Память тут же вернулась ко мне, и внезапно ум мой прояснился. Я оглянулся в поисках дона Хуана, но не смог различить никого и ничего. Все, что я мог видеть, — так это собаку, которая становилась радужной. Сильный свет исходил от ее тела. Я опять увидел, как в нем течет вода, воспламеняя его подобно костру.
Я добрался до воды, опустил лицо в кастрюлю и пил вместе с собакой. Руками я опирался о землю перед собой, и когда пил, видел, как жидкость течет по венам, меняясь в цвете, в красном, желтом и зеленом оттенках. Я пил еще и еще. Пил, пока не воспламенился весь. Я весь пылал. Пил, пока жидкость не начала выходить из моего тела через каждую пору и не начала изливаться, подобно шелковым волокнам, и я тоже обрел длинный, светящийся, переливающийся ореол. Я посмотрел на собаку, и ее ореол был таким же, как мой. Высшее счастье переполнило мое тело, и мы вместе помчались в направлении какого-то желтого тепла, исходившего неизвестно откуда. Там мы принялись играть. Мы играли и боролись с псом, пока я не узнал все его желания, а он — все мои. Мы по очереди управляли друг другом, как в театре марионеток. Я умел заставить его двигать ногами, когда сам вращал ступней, и каждый раз, когда он кивал головой, я чувствовал неодолимое желание прыгать. А коронным его номером было заставить меня сидя чесать голову ногой; он добивался этого, хлопая ушами сбоку набок. Этот прием меня предельно, невыносимо забавлял. Какой взлет изящества и иронии, думал я, какое мастерство! Охватившая меня эйфория была неописуемой. Я так смеялся, что становилось почти невозможно дышать.
Я ясно ощущал неспособность открыть глаза. Я глядел через толщу воды. Состояние это было длительным и очень болезненным, полным того беспокойства, как будто уже проснулся, но никак не можешь пробудиться окончательно.
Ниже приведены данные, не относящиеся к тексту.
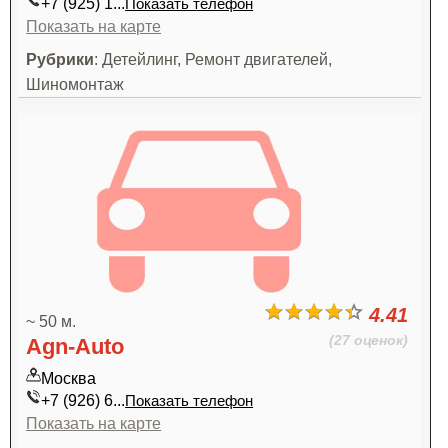
+7 (925) 1...
Показать телефон
Показать на карте
Рубрики
: Детейлинг, Ремонт двигателей,
Шиномонтаж
4.41
~ 50 м.
(27 оценок)
Agn-Auto
Москва
+7 (926) 6...
Показать телефон
Показать на карте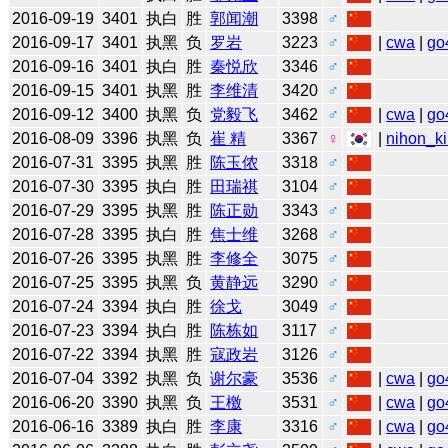
2016-09-19
3401
执白
胜
郭闻潮
3398
♂
2016-09-17
3401
执黑
负
罗岩
3223
♂
|
cwa
|
go
2016-09-16
3401
执白
胜
秦悦欣
3346
♂
2016-09-15
3401
执黑
胜
李维清
3420
♂
2016-09-12
3400
执黑
负
党毅飞
3462
♂
|
cwa
|
go
2016-08-09
3396
执黑
负
崔 精
3367
♀
|
nihon_ki
2016-07-31
3395
执黑
胜
陈玉侬
3318
♂
2016-07-30
3395
执白
胜
田瑞祺
3104
♂
2016-07-29
3395
执黑
胜
陈正勋
3343
♂
2016-07-28
3395
执白
胜
焦士维
3268
♂
2016-07-26
3395
执黑
胜
李修全
3075
♂
2016-07-25
3395
执黑
负
黄静远
3290
♂
2016-07-24
3394
执白
胜
徐戈
3049
♂
2016-07-23
3394
执白
胜
陈栋如
3117
♂
2016-07-22
3394
执黑
胜
寇政岩
3126
♂
2016-07-04
3392
执黑
负
谢尔豪
3536
♂
|
cwa
|
go
2016-06-20
3390
执黑
负
王檄
3531
♂
|
cwa
|
go
2016-06-16
3389
执白
胜
李康
3316
♂
|
cwa
|
go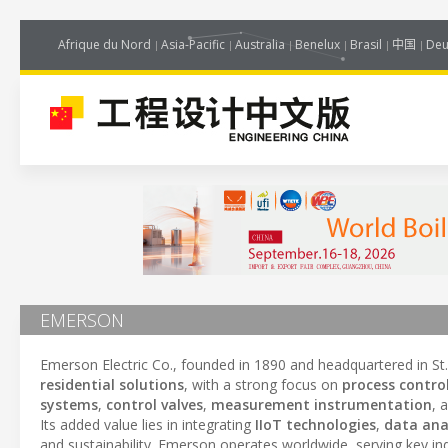
Afrique du Nord
Asia-Pacific
Australia
Benelux
Brasil
中国
Deu
EMERSON
Emerson Electric Co., founded in 1890 and headquartered in St. 
residential solutions
, with a strong focus on
process contro
systems
,
control valves
,
measurement instrumentation
, 
Its added value lies in integrating
IIoT technologies
,
data ana
and sustainability. Emerson operates worldwide, serving key in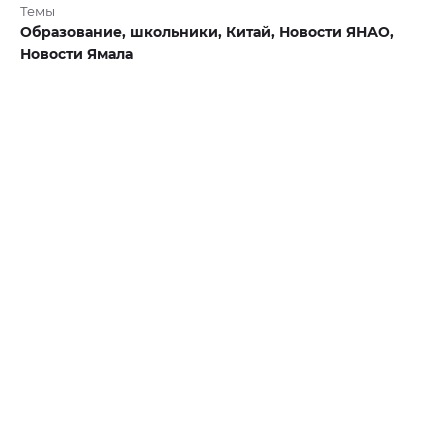
Темы
Образование,
школьники,
Китай,
Новости ЯНАО,
Новости Ямала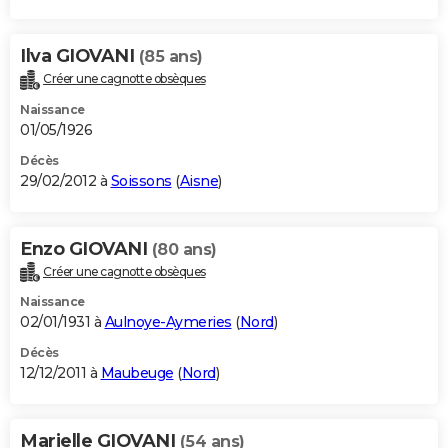
Ilva GIOVANI
(85 ans)
Créer une cagnotte obsèques
Naissance
01/05/1926
Décès
29/02/2012 à
Soissons
(
Aisne
)
Enzo GIOVANI
(80 ans)
Créer une cagnotte obsèques
Naissance
02/01/1931 à
Aulnoye-Aymeries
(
Nord
)
Décès
12/12/2011 à
Maubeuge
(
Nord
)
Marielle GIOVANI
(54 ans)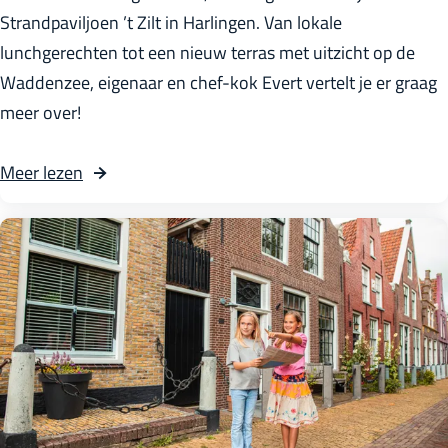
t
Strandpaviljoen ’t Zilt in Harlingen. Van lokale
n
e
r
lunchgerechten tot een nieuw terras met uitzicht op de
H
r
a
Waddenzee, eigenaar en chef-kok Evert vertelt je er graag
a
f
n
meer over!
r
g
d
l
o
p
Meer lezen
i
e
a
n
d
v
g
i
i
e
n
l
n
H
j
a
o
r
e
l
n
i
'
n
Затем мир медленно стал снова ясным и четким. Мое поле зрения опять сделалось округлым и пространным, а вместе с этим пришла и обычная сознательная активность — оглядеться и поискать чудесное существо. Тут я столкнулся с очень трудным переходом. Смена моего нормального состояния прошла для меня почти незаметно: я был в сознании, чувства и мысли были критериями этого, и переход был гладок и ясен. Но обратное изменение, пробуждение к серьезному, трезвому сознанию, было поистине ошеломительным. Я забыл, что я — человек! Непоправимость этого обстоятельства так меня опечалила, что я заплакал.
Суббота, 5 августа 1961 года
Позднее тем же утром, после завтрака, наш хозяин, дон Хуан и я отправились в дом дона Хуана. Я очень устал, но в грузовике уснуть не смог. Лишь когда тот человек уехал, я заснул на веранде дона Хуана.